::: TASK INPUTS

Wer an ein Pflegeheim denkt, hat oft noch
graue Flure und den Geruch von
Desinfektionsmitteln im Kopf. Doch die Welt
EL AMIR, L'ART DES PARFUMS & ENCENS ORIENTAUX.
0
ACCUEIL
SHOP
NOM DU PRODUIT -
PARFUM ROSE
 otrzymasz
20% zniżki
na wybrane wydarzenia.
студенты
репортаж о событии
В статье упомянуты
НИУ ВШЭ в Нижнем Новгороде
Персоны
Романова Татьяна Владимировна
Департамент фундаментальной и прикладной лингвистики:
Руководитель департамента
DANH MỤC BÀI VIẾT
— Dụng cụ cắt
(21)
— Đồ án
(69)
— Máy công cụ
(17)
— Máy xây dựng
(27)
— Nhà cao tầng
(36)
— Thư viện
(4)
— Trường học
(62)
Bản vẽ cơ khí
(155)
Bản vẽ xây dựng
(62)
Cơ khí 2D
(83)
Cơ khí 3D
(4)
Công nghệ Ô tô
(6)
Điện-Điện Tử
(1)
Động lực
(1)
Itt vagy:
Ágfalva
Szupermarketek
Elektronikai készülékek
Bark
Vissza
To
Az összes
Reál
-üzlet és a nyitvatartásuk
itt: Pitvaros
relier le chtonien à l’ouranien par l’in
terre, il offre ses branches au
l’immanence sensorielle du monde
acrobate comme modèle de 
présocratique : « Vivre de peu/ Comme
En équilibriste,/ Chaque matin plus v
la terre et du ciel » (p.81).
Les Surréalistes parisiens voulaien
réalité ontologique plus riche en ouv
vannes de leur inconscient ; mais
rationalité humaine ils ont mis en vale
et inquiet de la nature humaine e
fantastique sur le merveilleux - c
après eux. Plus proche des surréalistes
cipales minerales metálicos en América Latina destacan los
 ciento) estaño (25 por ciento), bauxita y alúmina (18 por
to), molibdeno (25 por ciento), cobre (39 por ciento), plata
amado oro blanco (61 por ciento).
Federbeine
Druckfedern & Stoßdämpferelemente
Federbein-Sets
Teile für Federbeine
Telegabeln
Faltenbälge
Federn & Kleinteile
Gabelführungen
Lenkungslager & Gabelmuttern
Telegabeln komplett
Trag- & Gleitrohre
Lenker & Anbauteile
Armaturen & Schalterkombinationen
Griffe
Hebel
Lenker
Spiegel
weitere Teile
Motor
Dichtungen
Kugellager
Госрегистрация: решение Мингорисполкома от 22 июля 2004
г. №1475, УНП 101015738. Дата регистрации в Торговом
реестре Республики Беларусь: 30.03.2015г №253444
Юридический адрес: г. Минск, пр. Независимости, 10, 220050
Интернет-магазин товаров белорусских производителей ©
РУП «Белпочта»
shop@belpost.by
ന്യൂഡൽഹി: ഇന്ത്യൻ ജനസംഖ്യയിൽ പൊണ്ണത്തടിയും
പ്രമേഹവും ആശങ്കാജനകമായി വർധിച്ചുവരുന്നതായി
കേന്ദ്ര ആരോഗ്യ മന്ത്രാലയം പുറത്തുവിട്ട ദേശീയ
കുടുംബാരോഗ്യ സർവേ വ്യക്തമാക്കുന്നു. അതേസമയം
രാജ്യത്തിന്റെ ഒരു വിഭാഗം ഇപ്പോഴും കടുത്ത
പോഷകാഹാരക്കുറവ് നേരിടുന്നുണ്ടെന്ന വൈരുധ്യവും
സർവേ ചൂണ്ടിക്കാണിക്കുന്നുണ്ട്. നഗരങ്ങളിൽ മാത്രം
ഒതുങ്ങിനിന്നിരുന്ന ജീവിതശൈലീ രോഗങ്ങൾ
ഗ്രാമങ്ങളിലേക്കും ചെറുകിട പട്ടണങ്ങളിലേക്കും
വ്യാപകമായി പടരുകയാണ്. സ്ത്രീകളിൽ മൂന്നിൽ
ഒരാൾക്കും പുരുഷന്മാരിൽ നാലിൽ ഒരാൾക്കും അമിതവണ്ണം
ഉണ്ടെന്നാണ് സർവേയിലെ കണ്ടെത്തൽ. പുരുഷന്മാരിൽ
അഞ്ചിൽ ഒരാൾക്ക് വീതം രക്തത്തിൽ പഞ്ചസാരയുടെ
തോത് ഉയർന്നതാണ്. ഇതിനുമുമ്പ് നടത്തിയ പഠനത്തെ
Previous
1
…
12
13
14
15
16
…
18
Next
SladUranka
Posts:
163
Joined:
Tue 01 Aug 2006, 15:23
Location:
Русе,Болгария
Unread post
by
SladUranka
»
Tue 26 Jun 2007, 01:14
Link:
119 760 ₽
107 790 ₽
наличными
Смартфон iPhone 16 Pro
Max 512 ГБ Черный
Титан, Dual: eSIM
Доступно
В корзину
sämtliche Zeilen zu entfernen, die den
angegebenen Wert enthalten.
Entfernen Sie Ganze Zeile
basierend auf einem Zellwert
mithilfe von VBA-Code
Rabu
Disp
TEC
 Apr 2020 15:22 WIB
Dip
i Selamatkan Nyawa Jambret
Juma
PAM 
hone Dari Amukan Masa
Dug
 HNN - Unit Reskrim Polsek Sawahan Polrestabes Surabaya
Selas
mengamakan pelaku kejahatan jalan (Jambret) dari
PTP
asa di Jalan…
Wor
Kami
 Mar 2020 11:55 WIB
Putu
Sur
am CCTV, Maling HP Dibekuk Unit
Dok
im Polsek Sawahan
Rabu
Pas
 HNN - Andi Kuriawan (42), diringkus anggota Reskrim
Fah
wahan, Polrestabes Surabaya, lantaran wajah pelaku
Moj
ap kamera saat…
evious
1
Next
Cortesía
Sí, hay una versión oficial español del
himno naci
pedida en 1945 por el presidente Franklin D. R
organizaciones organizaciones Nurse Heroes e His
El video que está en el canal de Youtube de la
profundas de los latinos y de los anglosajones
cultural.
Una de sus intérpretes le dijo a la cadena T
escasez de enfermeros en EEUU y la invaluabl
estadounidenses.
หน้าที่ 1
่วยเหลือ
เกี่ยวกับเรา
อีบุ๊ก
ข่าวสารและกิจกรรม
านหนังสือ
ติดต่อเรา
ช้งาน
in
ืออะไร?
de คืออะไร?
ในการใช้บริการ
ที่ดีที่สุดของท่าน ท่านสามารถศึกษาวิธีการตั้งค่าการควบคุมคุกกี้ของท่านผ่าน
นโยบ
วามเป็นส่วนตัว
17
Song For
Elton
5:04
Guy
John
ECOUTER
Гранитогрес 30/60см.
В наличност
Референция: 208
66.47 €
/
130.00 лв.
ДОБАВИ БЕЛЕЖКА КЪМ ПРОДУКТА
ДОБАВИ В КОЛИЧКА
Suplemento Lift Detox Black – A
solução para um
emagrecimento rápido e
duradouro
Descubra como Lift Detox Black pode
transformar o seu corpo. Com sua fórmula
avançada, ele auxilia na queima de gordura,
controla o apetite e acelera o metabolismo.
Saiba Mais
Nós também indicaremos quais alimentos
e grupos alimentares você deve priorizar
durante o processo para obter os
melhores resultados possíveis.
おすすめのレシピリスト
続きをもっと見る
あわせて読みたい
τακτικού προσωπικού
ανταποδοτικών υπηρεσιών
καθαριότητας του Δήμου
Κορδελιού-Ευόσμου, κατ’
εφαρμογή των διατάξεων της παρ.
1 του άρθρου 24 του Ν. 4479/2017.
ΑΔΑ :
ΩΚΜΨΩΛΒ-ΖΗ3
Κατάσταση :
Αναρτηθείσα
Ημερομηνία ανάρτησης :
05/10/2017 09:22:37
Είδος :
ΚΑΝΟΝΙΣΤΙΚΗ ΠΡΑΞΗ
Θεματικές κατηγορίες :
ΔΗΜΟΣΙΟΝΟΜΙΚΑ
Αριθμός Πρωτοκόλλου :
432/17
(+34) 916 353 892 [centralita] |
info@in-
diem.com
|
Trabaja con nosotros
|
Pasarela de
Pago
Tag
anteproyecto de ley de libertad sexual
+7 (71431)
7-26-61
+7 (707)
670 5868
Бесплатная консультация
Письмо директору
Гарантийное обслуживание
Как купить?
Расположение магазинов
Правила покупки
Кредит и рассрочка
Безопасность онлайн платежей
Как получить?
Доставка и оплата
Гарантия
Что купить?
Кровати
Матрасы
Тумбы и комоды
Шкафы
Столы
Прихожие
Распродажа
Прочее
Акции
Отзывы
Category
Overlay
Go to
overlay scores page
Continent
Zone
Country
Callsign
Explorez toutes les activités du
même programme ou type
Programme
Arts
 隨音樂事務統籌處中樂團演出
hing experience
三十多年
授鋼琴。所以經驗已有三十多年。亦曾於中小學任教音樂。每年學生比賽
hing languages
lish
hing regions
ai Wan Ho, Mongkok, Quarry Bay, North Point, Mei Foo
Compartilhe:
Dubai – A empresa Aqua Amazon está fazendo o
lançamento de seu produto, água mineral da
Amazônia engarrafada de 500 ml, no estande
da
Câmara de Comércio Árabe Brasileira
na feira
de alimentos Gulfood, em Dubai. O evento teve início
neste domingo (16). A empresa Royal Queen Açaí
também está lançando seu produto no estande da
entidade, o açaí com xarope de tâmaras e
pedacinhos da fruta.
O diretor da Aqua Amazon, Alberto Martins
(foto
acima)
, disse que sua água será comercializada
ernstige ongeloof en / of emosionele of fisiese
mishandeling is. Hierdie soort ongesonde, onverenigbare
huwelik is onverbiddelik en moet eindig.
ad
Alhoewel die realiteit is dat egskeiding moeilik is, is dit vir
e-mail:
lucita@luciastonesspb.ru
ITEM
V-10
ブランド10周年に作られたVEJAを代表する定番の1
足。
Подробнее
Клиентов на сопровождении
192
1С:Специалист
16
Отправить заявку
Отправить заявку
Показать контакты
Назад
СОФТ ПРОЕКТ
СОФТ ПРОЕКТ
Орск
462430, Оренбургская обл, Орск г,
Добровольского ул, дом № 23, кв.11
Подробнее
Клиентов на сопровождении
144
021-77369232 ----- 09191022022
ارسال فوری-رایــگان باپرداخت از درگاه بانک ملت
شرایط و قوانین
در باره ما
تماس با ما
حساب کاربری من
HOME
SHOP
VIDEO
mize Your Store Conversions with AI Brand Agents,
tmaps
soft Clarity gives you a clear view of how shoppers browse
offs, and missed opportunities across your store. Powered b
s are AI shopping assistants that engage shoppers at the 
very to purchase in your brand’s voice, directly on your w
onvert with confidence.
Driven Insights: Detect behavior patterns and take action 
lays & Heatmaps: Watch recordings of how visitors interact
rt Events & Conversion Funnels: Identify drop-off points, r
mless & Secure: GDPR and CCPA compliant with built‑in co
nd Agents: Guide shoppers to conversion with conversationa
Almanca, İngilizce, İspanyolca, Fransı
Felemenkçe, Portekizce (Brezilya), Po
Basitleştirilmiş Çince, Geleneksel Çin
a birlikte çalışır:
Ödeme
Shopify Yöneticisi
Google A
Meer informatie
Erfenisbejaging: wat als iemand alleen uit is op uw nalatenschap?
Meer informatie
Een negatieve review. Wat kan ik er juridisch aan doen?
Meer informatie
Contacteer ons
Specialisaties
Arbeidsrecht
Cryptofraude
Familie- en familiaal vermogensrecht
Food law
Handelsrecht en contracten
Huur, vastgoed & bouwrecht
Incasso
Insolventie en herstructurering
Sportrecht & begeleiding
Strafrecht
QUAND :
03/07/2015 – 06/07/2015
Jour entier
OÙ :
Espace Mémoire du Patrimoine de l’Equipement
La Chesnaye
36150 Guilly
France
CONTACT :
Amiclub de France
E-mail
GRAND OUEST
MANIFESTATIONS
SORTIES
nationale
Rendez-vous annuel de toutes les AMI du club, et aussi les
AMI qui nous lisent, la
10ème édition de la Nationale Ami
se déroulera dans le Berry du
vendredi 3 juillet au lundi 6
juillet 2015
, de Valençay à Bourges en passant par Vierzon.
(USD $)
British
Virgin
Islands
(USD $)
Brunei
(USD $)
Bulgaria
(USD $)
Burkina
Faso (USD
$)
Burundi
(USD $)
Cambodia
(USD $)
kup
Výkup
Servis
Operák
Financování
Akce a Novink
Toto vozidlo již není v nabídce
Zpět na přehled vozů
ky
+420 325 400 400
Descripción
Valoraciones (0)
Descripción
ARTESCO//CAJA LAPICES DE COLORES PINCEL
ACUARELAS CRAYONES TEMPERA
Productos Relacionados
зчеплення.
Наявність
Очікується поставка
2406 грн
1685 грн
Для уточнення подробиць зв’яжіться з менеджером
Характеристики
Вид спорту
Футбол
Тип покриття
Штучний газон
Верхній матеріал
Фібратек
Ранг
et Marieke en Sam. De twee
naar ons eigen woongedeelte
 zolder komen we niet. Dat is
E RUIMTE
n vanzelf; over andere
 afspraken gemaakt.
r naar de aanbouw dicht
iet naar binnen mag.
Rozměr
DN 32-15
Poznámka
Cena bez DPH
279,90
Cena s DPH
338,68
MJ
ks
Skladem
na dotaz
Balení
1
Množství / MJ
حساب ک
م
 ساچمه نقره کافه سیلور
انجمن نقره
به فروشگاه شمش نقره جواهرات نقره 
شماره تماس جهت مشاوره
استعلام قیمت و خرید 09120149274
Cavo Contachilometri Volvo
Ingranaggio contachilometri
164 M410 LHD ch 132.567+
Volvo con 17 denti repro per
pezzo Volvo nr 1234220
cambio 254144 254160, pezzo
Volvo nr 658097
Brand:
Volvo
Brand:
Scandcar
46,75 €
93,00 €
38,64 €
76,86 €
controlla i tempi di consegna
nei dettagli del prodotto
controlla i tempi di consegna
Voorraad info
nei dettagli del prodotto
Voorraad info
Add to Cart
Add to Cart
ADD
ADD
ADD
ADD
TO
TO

::::::

--- WORK TASK ---
Reply with the lines from the first line of the entries through the line that contains "കേന്ദ്ര ആരോഗ്യ മന്ത്രാലയം പുറത്തുവിട്ട ദേശീയ", repeated exactly with both ends kept, and with nothing else.

--- REPLY TO THE TASK ---
Wer an ein Pflegeheim denkt, hat oft noch
graue Flure und den Geruch von
Desinfektionsmitteln im Kopf. Doch die Welt
EL AMIR, L'ART DES PARFUMS & ENCENS ORIENTAUX.
0
ACCUEIL
SHOP
NOM DU PRODUIT -
PARFUM ROSE
 otrzymasz
20% zniżki
na wybrane wydarzenia.
студенты
репортаж о событии
В статье упомянуты
НИУ ВШЭ в Нижнем Новгороде
Персоны
Романова Татьяна Владимировна
Департамент фундаментальной и прикладной лингвистики:
Руководитель департамента
DANH MỤC BÀI VIẾT
— Dụng cụ cắt
(21)
— Đồ án
(69)
— Máy công cụ
(17)
— Máy xây dựng
(27)
— Nhà cao tầng
(36)
— Thư viện
(4)
— Trường học
(62)
Bản vẽ cơ khí
(155)
Bản vẽ xây dựng
(62)
Cơ khí 2D
(83)
Cơ khí 3D
(4)
Công nghệ Ô tô
(6)
Điện-Điện Tử
(1)
Động lực
(1)
Itt vagy:
Ágfalva
Szupermarketek
Elektronikai készülékek
Bark
Vissza
To
Az összes
Reál
-üzlet és a nyitvatartásuk
itt: Pitvaros
relier le chtonien à l’ouranien par l’in
terre, il offre ses branches au
l’immanence sensorielle du monde
acrobate comme modèle de 
présocratique : « Vivre de peu/ Comme
En équilibriste,/ Chaque matin plus v
la terre et du ciel » (p.81).
Les Surréalistes parisiens voulaien
réalité ontologique plus riche en ouv
vannes de leur inconscient ; mais
rationalité humaine ils ont mis en vale
et inquiet de la nature humaine e
fantastique sur le merveilleux - c
après eux. Plus proche des surréalistes
cipales minerales metálicos en América Latina destacan los
 ciento) estaño (25 por ciento), bauxita y alúmina (18 por
to), molibdeno (25 por ciento), cobre (39 por ciento), plata
amado oro blanco (61 por ciento).
Federbeine
Druckfedern & Stoßdämpferelemente
Federbein-Sets
Teile für Federbeine
Telegabeln
Faltenbälge
Federn & Kleinteile
Gabelführungen
Lenkungslager & Gabelmuttern
Telegabeln komplett
Trag- & Gleitrohre
Lenker & Anbauteile
Armaturen & Schalterkombinationen
Griffe
Hebel
Lenker
Spiegel
weitere Teile
Motor
Dichtungen
Kugellager
Госрегистрация: решение Мингорисполкома от 22 июля 2004
г. №1475, УНП 101015738. Дата регистрации в Торговом
реестре Республики Беларусь: 30.03.2015г №253444
Юридический адрес: г. Минск, пр. Независимости, 10, 220050
Интернет-магазин товаров белорусских производителей ©
РУП «Белпочта»
shop@belpost.by
ന്യൂഡൽഹി: ഇന്ത്യൻ ജനസംഖ്യയിൽ പൊണ്ണത്തടിയും
പ്രമേഹവും ആശങ്കാജനകമായി വർധിച്ചുവരുന്നതായി
കേന്ദ്ര ആരോഗ്യ മന്ത്രാലയം പുറത്തുവിട്ട ദേശീയ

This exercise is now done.